Editorial: In a stew

The Centre’s efforts to introduce reformist laws to reinvigorate the business ecosystem can often be stymied by the states through regressive legislation

The Editorial Board Published 16.11.21, 02:48 AM
Representational image.

Representational image. Shutterstock

Labour reform in India has always been a prickly subject and any attempt to amend legislation sparks outrage and resentment among one or the other group of stakeholders in the economy. When the Narendra Modi government crunched 29 Central laws into four labour codes last year, India Inc was ecstatic. The move ignited the hope that industry would finally break free from the decades-old straitjacket of recruitment laws and labour practices that are totally out of step with present-day realities. But the Centre’s efforts to introduce reformist laws to reinvigorate the business ecosystem can often be stymied by the states through regressive legislation. Earlier this month, Indian industry received a body- blow when the Haryana government issued a notification outlining plans to implement a tough, sons-of-the-soil policy in the private sector. From January 15 next year, 75 per cent of all jobs in the private sector with a gross salary threshold of Rs 30,000 will have to go to people domiciled in the state of Haryana. Industry has recoiled with horror and intends to vigorously challenge the most noxious elements of the notification.

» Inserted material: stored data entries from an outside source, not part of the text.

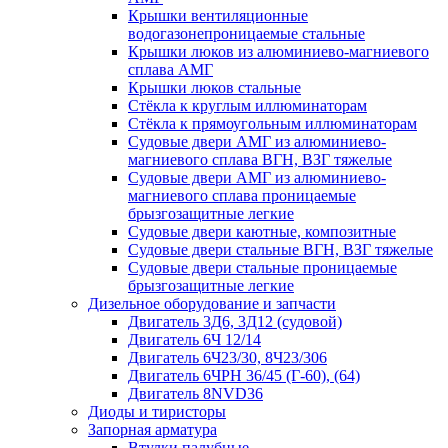
Крышки вентиляционные
водогазонепроницаемые стальные
Крышки люков из алюминиево-магниевого
сплава АМГ
Крышки люков стальные
Стёкла к круглым иллюминаторам
Стёкла к прямоугольным иллюминаторам
Судовые двери АМГ из алюминиево-
магниевого сплава ВГН, ВЗГ тяжелые
Судовые двери АМГ из алюминиево-
магниевого сплава проницаемые
брызгозащитные легкие
Судовые двери каютные, композитные
Судовые двери стальные ВГН, ВЗГ тяжелые
Судовые двери стальные проницаемые
брызгозащитные легкие
Дизельное оборудование и запчасти
Двигатель 3Д6, 3Д12 (судовой)
Двигатель 6Ч 12/14
Двигатель 6Ч23/30, 8Ч23/306
Двигатель 6ЧРН 36/45 (Г-60), (64)
Двигатель 8NVD36
Диоды и тиристоры
Запорная арматура
Втулки палубные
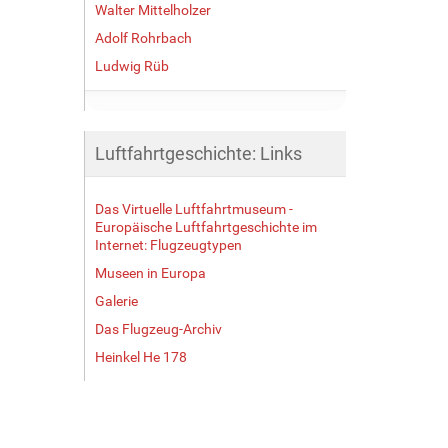
Walter Mittelholzer
Adolf Rohrbach
Ludwig Rüb
Luftfahrtgeschichte: Links
Das Virtuelle Luftfahrtmuseum -
Europäische Luftfahrtgeschichte im
Internet: Flugzeugtypen
Museen in Europa
Galerie
Das Flugzeug-Archiv
Heinkel He 178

Trouble had been brewing for some time after the Haryana State Employment of Local Candidates Act received the governor’s assent in late February. The Haryana legislation is modelled on the one passed by the Andhra Pradesh government in 2019 but contains a few more draconian provisions. Unlike Andhra Pradesh, Haryana has opted to go ahead and notify a date from when the provisions will come into effect. Industry has been granted very little wiggle room to plead for exclusion from the provisions and violations will attract stiff penalties. The new law will impact construction, real estate, small and medium businesses, and factories the hardest. Automobile component makers will face the heat since they have a very large pool of migrant workers. Large business houses and multinationals could look to house their new projects in other states even as they scale back production in their factories in Haryana. There could be one saving grace: the Manohar Lal Khattar government relaxed its domiciliary rules earlier this year by trimming the residency requirement to five years from the earlier 15. Mr Khattar had insisted that this relaxation would apply only to private-sector jobs. The worry is that there is no mention of this in the November 6 notification, indicating that politics may have torpedoed the principle.